Try it: The finished copy should hold every entry exactly as given, and no pictures.

Material for this task:
((

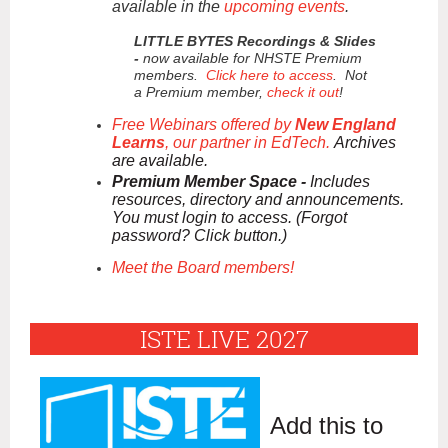
available in the
upcoming events
.
LITTLE BYTES Recordings & Slides
-
now available for NHSTE Premium
members.
Click here to access
. Not
a Premium member,
check it out
!
Free Webinars offered by
New England
Learns
, our partner in EdTech.
Archives
are available.
Premium Member Space -
Includes
resources, directory and announcements.
You must login to access. (Forgot
password? Click button.)
Meet the Board members!
ISTE LIVE 2027
Add this to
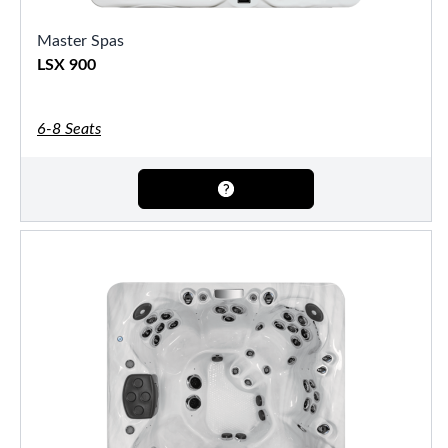
Master Spas
LSX 900
6-8 Seats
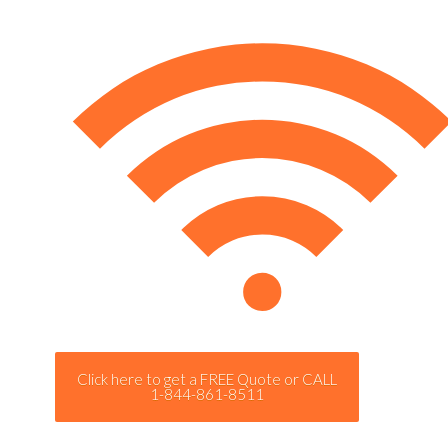
Click here to get a FREE Quote or CALL
1-844-861-8511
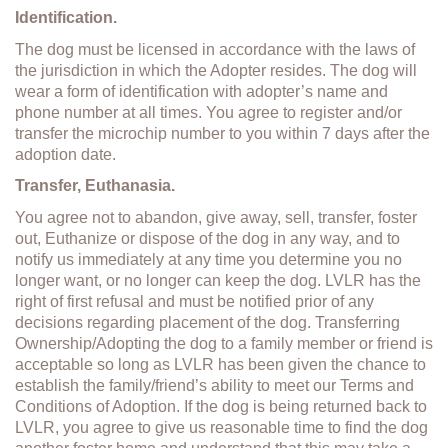
Identification.
The dog must be licensed in accordance with the laws of
the jurisdiction in which the Adopter resides. The dog will
wear a form of identification with adopter’s name and
phone number at all times. You agree to register and/or
transfer the microchip number to you within 7 days after the
adoption date.
Transfer, Euthanasia.
You agree not to abandon, give away, sell, transfer, foster
out, Euthanize or dispose of the dog in any way, and to
notify us immediately at any time you determine you no
longer want, or no longer can keep the dog. LVLR has the
right of first refusal and must be notified prior of any
decisions regarding placement of the dog. Transferring
Ownership/Adopting the dog to a family member or friend is
acceptable so long as LVLR has been given the chance to
establish the family/friend’s ability to meet our Terms and
Conditions of Adoption. If the dog is being returned back to
LVLR, you agree to give us reasonable time to find the dog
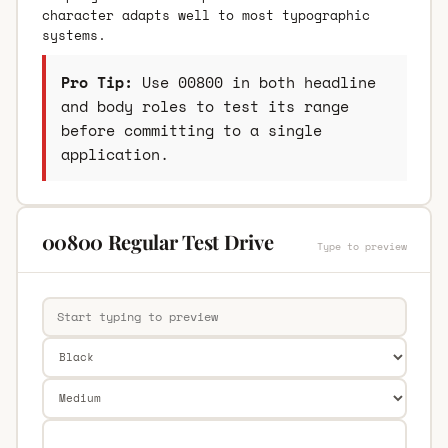
character adapts well to most typographic
systems.
Pro Tip:
Use 00800 in both headline
and body roles to test its range
before committing to a single
application.
00800 Regular Test Drive
Type to preview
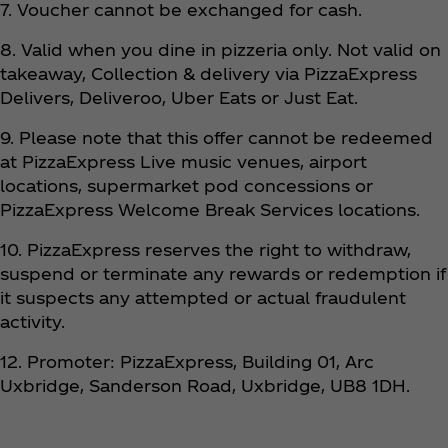
7. Voucher cannot be exchanged for cash.
8. Valid when you dine in pizzeria only. Not valid on
takeaway, Collection & delivery via PizzaExpress
Delivers, Deliveroo, Uber Eats or Just Eat.
9. Please note that this offer cannot be redeemed
at PizzaExpress Live music venues, airport
locations, supermarket pod concessions or
PizzaExpress Welcome Break Services locations.
10. PizzaExpress reserves the right to withdraw,
suspend or terminate any rewards or redemption if
it suspects any attempted or actual fraudulent
activity.
12. Promoter: PizzaExpress, Building 01, Arc
Uxbridge, Sanderson Road, Uxbridge, UB8 1DH.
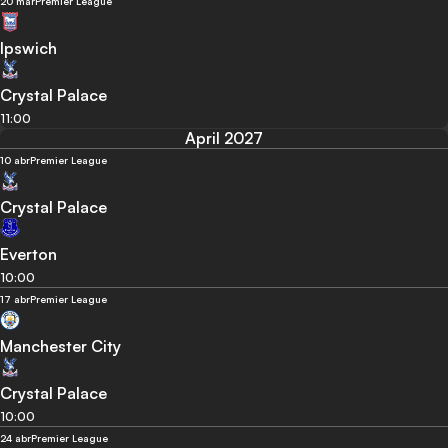
20 mar
Premier League
Ipswich
Crystal Palace
11:00
April 2027
10 abr
Premier League
Crystal Palace
Everton
10:00
17 abr
Premier League
Manchester City
Crystal Palace
10:00
24 abr
Premier League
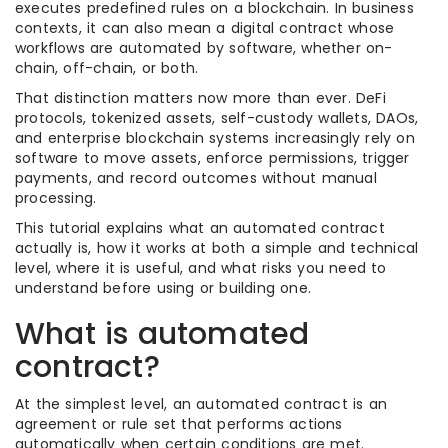
executes predefined rules on a blockchain. In business
contexts, it can also mean a digital contract whose
workflows are automated by software, whether on-
chain, off-chain, or both.
That distinction matters now more than ever. DeFi
protocols, tokenized assets, self-custody wallets, DAOs,
and enterprise blockchain systems increasingly rely on
software to move assets, enforce permissions, trigger
payments, and record outcomes without manual
processing.
This tutorial explains what an automated contract
actually is, how it works at both a simple and technical
level, where it is useful, and what risks you need to
understand before using or building one.
What is automated
contract?
At the simplest level, an automated contract is an
agreement or rule set that performs actions
automatically when certain conditions are met.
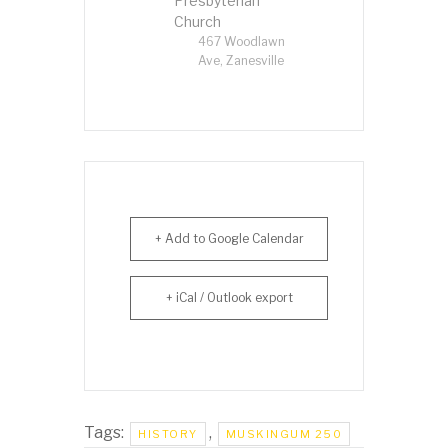
Presbyterian
Church
467 Woodlawn
Ave, Zanesville
+ Add to Google Calendar
+ iCal / Outlook export
Tags:
,
HISTORY
MUSKINGUM 250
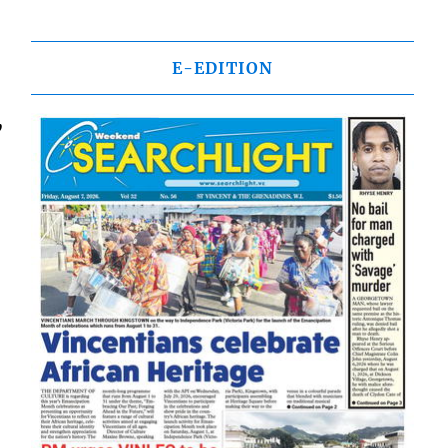
E-EDITION
,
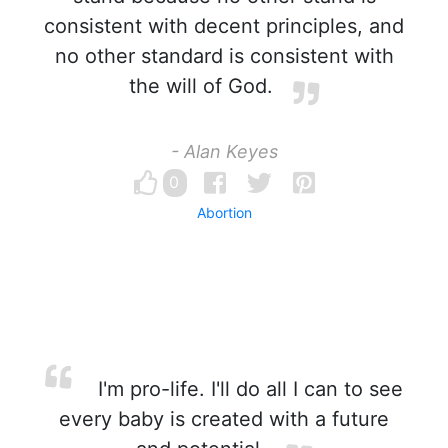
consistent with decent principles, and
no other standard is consistent with
the will of God.
- Alan Keyes
0
Abortion
I'm pro-life. I'll do all I can to see
every baby is created with a future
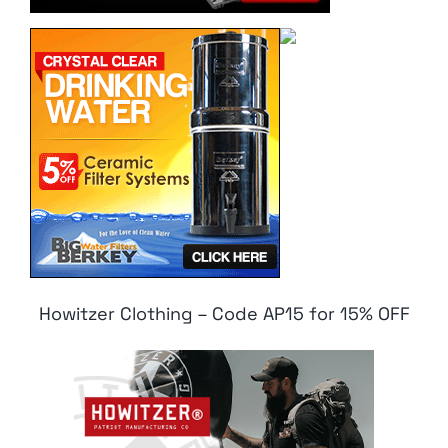
Howitzer Clothing – Code AP15 for 15% OFF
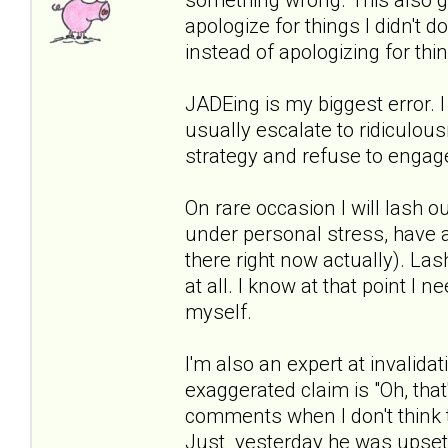
apologize for things I didn't do
instead of apologizing for thi
JADEing is my biggest error. I
usually escalate to ridiculous
strategy and refuse to engage
On rare occasion I will lash ou
under personal stress, have a 
there right now actually). Las
at all. I know at that point I
myself.
I'm also an expert at invalidat
exaggerated claim is "Oh, that'
comments when I don't think t
Just yesterday he was upset 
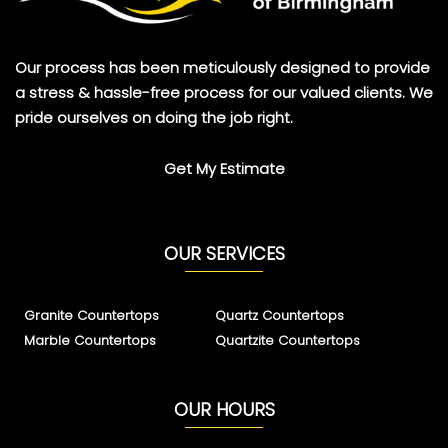
Our process has been meticulously designed to provide
a stress & hassle-free process for our valued clients. We
pride ourselves on doing the job right.
Get My Estimate
OUR SERVICES
Granite Countertops
Quartz Countertops
Marble Countertops
Quartzite Countertops
OUR HOURS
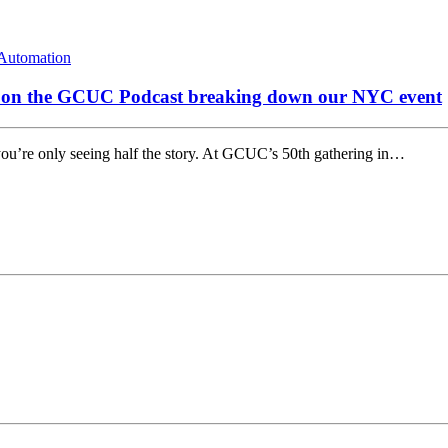
Automation
s on the GCUC Podcast breaking down our NYC event
you’re only seeing half the story. At GCUC’s 50th gathering in…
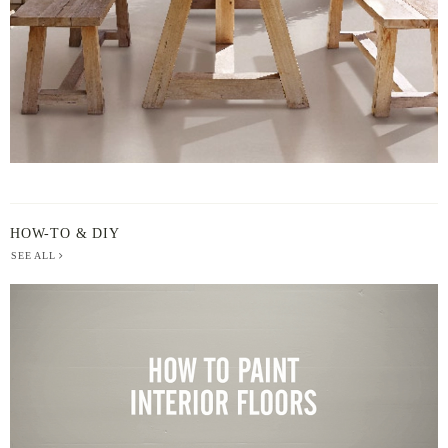
HOW-TO & DIY
SEE ALL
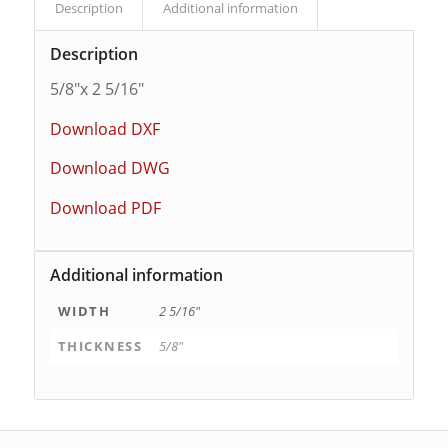
Description
Additional information
Description
5/8″x 2 5/16″
Download DXF
Download DWG
Download PDF
Additional information
WIDTH
2 5/16"
THICKNESS
5/8"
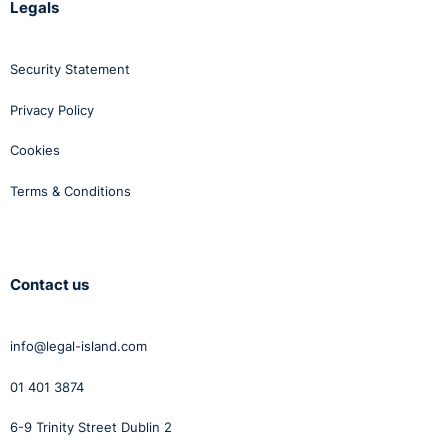
Legals
Security Statement
Privacy Policy
Cookies
Terms & Conditions
Contact us
info@legal-island.com
01 401 3874
6-9 Trinity Street Dublin 2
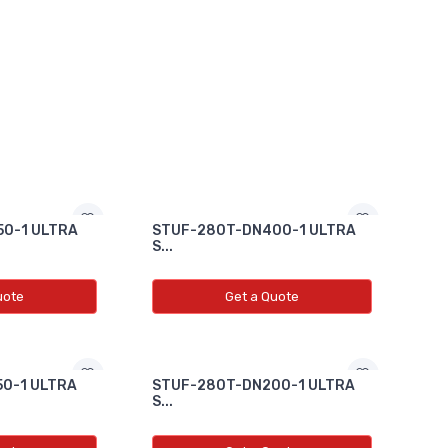
0-1 ULTRA
STUF-280T-DN400-1 ULTRA
S...
uote
Get a Quote
0-1 ULTRA
STUF-280T-DN200-1 ULTRA
S...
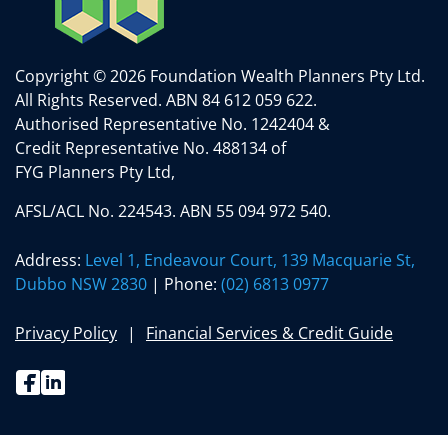
Copyright © 2026 Foundation Wealth Planners Pty Ltd.
All Rights Reserved.
ABN 84 612 059 622.
Authorised Representative No. 1242404 &
Credit Representative No. 488134 of
FYG Planners Pty Ltd,
AFSL/ACL No. 224543. ABN 55 094 972 540.
Address:
Level 1, Endeavour Court, 139 Macquarie St,
Dubbo NSW 2830
| Phone:
(02) 6813 0977
Privacy Policy
Financial Services & Credit Guide
Facebook
Linkedin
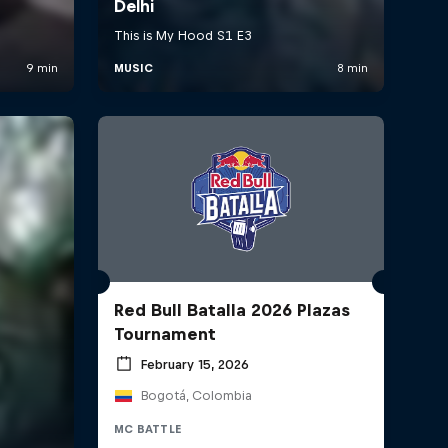
Red Bull Batalla 2026 Plazas
Tournament
February 15, 2026
Bogotá, Colombia
MC BATTLE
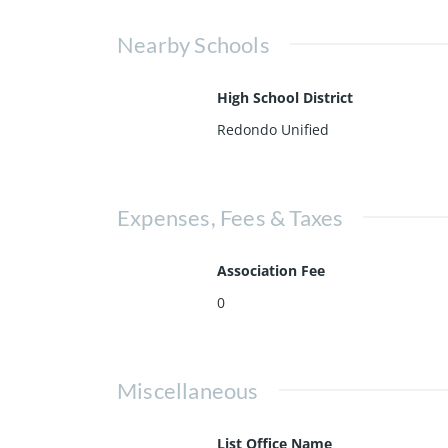
Nearby Schools
High School District
Redondo Unified
Expenses, Fees & Taxes
Association Fee
0
Miscellaneous
List Office Name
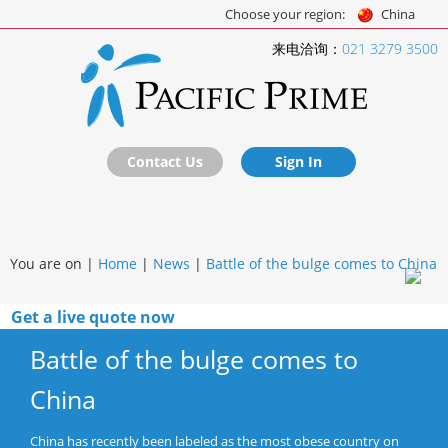
Choose your region:
China
来电洽询：
021 3279 3500
Contact Us
Sign In
You are on |
Home
|
News
|
Battle of the bulge comes to China
Get a live quote now
Battle of the bulge comes to
China
China has recently been labeled as the most obese country on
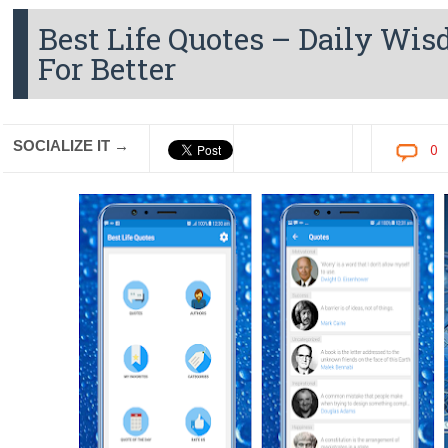
Best Life Quotes – Daily Wi
For Better
SOCIALIZE IT →
0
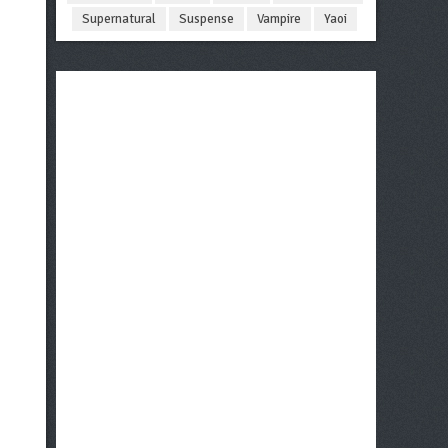
Supernatural
Suspense
Vampire
Yaoi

))

Answer to this exercise:
available in the
upcoming events
.
LITTLE BYTES Recordings & Slides
-
now available for NHSTE Premium
members.
Click here to access
. Not
a Premium member,
check it out
!
Free Webinars offered by
New England
Learns
, our partner in EdTech.
Archives
are available.
Premium Member Space -
Includes
resources, directory and announcements.
You must login to access. (Forgot
password? Click button.)
Meet the Board members!
ISTE LIVE 2027
Add this to
Master Spas
LSX 900
6-8 Seats
Click here to get a FREE Quote or CALL
1-844-861-8511
Identification.
The dog must be licensed in accordance with the laws of
the jurisdiction in which the Adopter resides. The dog will
wear a form of identification with adopter’s name and
phone number at all times. You agree to register and/or
transfer the microchip number to you within 7 days after the
adoption date.
Transfer, Euthanasia.
You agree not to abandon, give away, sell, transfer, foster
out, Euthanize or dispose of the dog in any way, and to
notify us immediately at any time you determine you no
longer want, or no longer can keep the dog. LVLR has the
right of first refusal and must be notified prior of any
decisions regarding placement of the dog. Transferring
Ownership/Adopting the dog to a family member or friend is
acceptable so long as LVLR has been given the chance to
establish the family/friend’s ability to meet our Terms and
Conditions of Adoption. If the dog is being returned back to
LVLR, you agree to give us reasonable time to find the dog
character adapts well to most typographic
systems.
Pro Tip:
Use 00800 in both headline
and body roles to test its range
before committing to a single
application.
00800 Regular Test Drive
Type to preview
7. Voucher cannot be exchanged for cash.
8. Valid when you dine in pizzeria only. Not valid on
takeaway, Collection & delivery via PizzaExpress
Delivers, Deliveroo, Uber Eats or Just Eat.
9. Please note that this offer cannot be redeemed
at PizzaExpress Live music venues, airport
locations, supermarket pod concessions or
PizzaExpress Welcome Break Services locations.
10. PizzaExpress reserves the right to withdraw,
suspend or terminate any rewards or redemption if
it suspects any attempted or actual fraudulent
activity.
12. Promoter: PizzaExpress, Building 01, Arc
Uxbridge, Sanderson Road, Uxbridge, UB8 1DH.
20 mar
Premier League
Ipswich
Crystal Palace
11:00
April 2027
10 abr
Premier League
Crystal Palace
Everton
10:00
17 abr
Premier League
Manchester City
Crystal Palace
10:00
24 abr
Premier League
executes predefined rules on a blockchain. In business
contexts, it can also mean a digital contract whose
workflows are automated by software, whether on-
chain, off-chain, or both.
That distinction matters now more than ever. DeFi
protocols, tokenized assets, self-custody wallets, DAOs,
and enterprise blockchain systems increasingly rely on
software to move assets, enforce permissions, trigger
payments, and record outcomes without manual
processing.
This tutorial explains what an automated contract
actually is, how it works at both a simple and technical
level, where it is useful, and what risks you need to
understand before using or building one.
What is automated
contract?
At the simplest level, an automated contract is an
agreement or rule set that performs actions
automatically when certain conditions are met.
Presbyterian
Church
467 Woodlawn
Ave, Zanesville
+ Add to Google Calendar
+ iCal / Outlook export
Tags:
,
HISTORY
MUSKINGUM 250
E-EDITION
,
consistent with decent principles, and
no other standard is consistent with
the will of God.
- Alan Keyes
0
Abortion
I'm pro-life. I'll do all I can to see
every baby is created with a future
Howitzer Clothing – Code AP15 for 15% OFF
apologize for things I didn't do
instead of apologizing for thi
JADEing is my biggest error. I
usually escalate to ridiculous
strategy and refuse to engage
On rare occasion I will lash ou
under personal stress, have a 
there right now actually). Las
at all. I know at that point I
myself.
I'm also an expert at invalidat
exaggerated claim is "Oh, that'
comments when I don't think t
Just yesterday he was upset 
Our process has been meticulously designed to provide
a stress & hassle-free process for our valued clients. We
pride ourselves on doing the job right.
Get My Estimate
OUR SERVICES
Granite Countertops
Quartz Countertops
Marble Countertops
Quartzite Countertops
OUR HOURS
Automation
s on the GCUC Podcast breaking down our NYC event
you’re only seeing half the story. At GCUC’s 50th gathering in…
HOW-TO & DIY
SEE ALL
Description
Additional information
Description
5/8″x 2 5/16″
Download DXF
Download DWG
Download PDF
Additional information
WIDTH
2 5/16"
THICKNESS
5/8"
Legals
Security Statement
Privacy Policy
Cookies
Terms & Conditions
Contact us
info@legal-island.com
01 401 3874
6-9 Trinity Street Dublin 2
0-1 ULTRA
STUF-280T-DN400-1 ULTRA
S...
uote
Get a Quote
0-1 ULTRA
STUF-280T-DN200-1 ULTRA
S...
Copyright © 2026 Foundation Wealth Planners Pty Ltd.
All Rights Reserved.
ABN 84 612 059 622.
Authorised Representative No. 1242404 &
Credit Representative No. 488134 of
FYG Planners Pty Ltd,
AFSL/ACL No. 224543. ABN 55 094 972 540.
Address:
Level 1, Endeavour Court, 139 Macquarie St,
Dubbo NSW 2830
| Phone:
(02) 6813 0977
Privacy Policy
Financial Services & Credit Guide
Facebook
Linkedin
Red Bull Batalla 2026 Plazas
Tournament
February 15, 2026
Bogotá, Colombia
MC BATTLE
Nearby Schools
High School District
Redondo Unified
Expenses, Fees & Taxes
Association Fee
0
Miscellaneous
List Office Name
Choose your region:
China
来电洽询：
021 3279 3500
Contact Us
Sign In
You are on |
Home
|
News
|
Battle of the bulge comes to China
Get a live quote now
Battle of the bulge comes to
China
China has recently been labeled as the most obese country on
Best Life Quotes – Daily Wi
For Better
SOCIALIZE IT →
0
Supernatural
Suspense
Vampire
Yaoi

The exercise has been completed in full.